== Prompt ==
Scan the records for the word "Identify". Return each line where it is found.

== Data for analysis ==
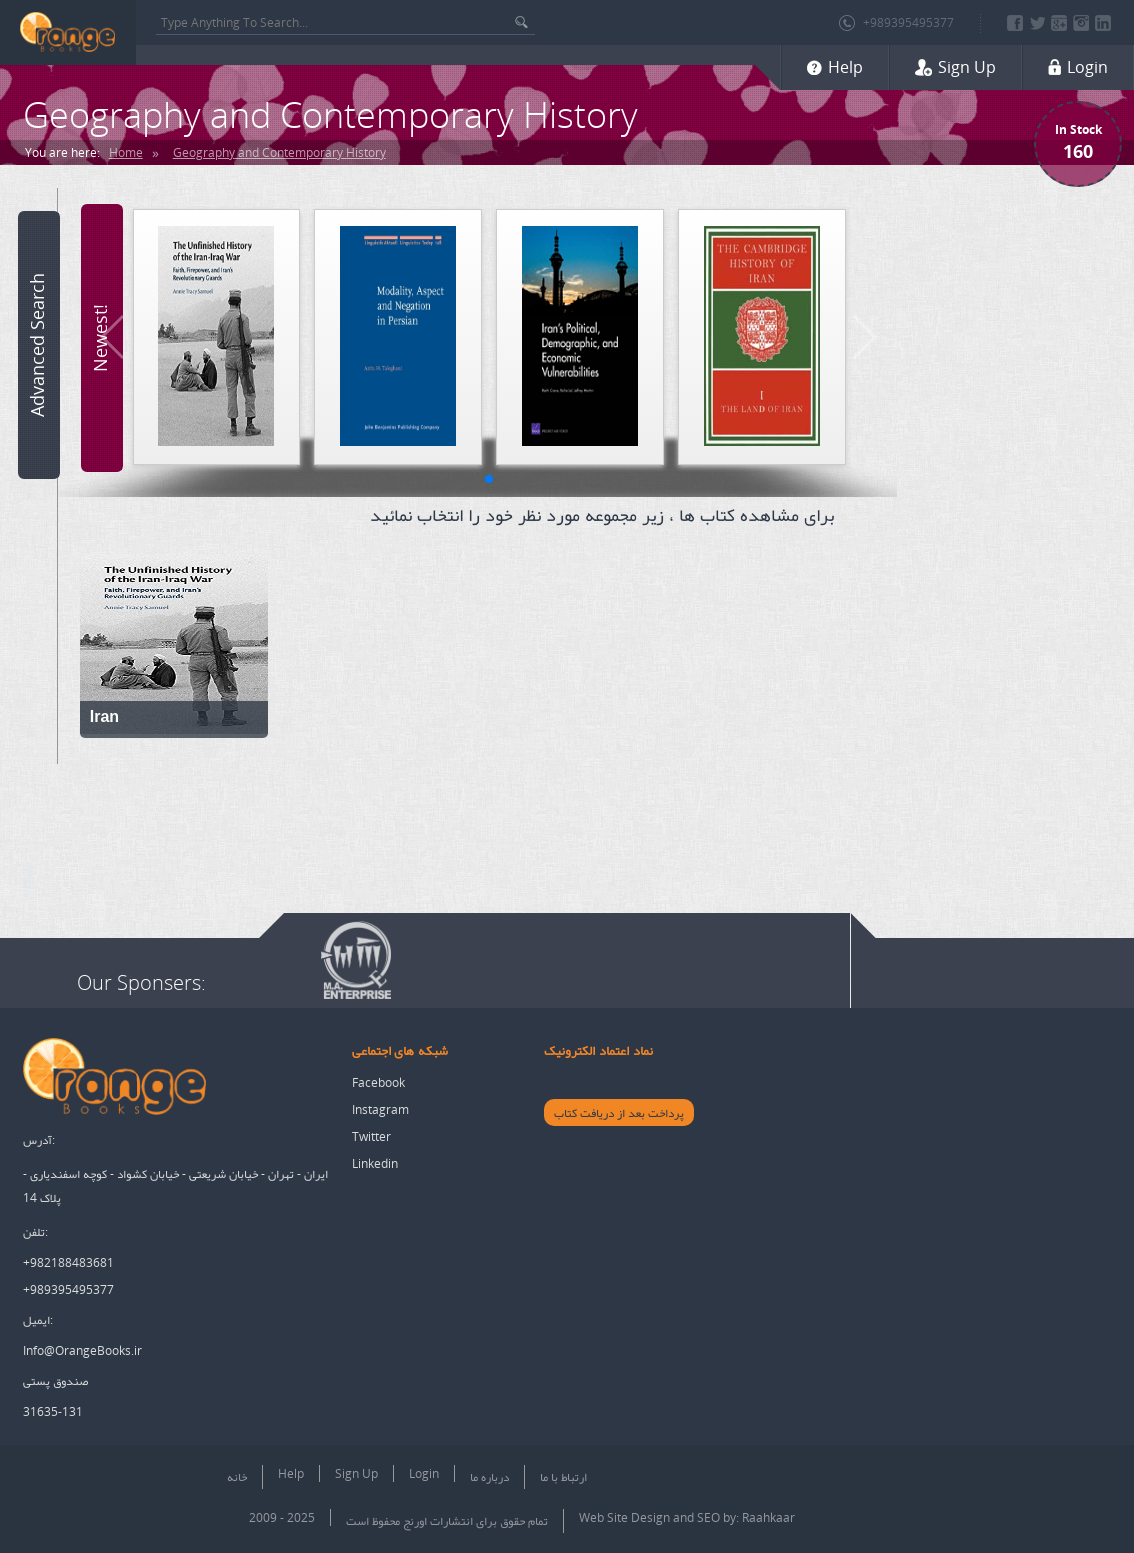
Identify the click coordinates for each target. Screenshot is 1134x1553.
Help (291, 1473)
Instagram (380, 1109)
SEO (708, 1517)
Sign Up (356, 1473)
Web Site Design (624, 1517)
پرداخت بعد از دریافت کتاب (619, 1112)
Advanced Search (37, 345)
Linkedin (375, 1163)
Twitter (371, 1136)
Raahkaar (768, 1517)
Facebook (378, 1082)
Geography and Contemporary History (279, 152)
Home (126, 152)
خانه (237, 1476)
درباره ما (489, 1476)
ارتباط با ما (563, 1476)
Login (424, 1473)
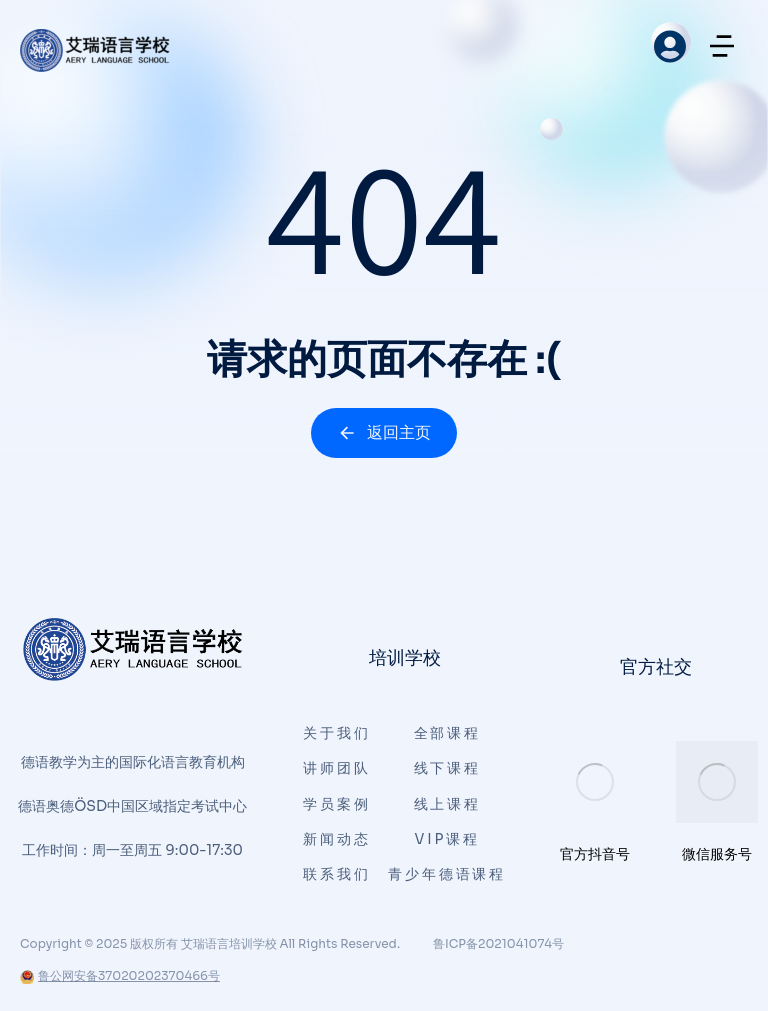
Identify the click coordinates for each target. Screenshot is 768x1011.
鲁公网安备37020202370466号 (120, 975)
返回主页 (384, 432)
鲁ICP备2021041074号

== Result of the exercise ==
Identify the click coordinates for each target. Screenshot is 1134x1553.
Identify the click coordinates for each target. Screenshot is 768x1011.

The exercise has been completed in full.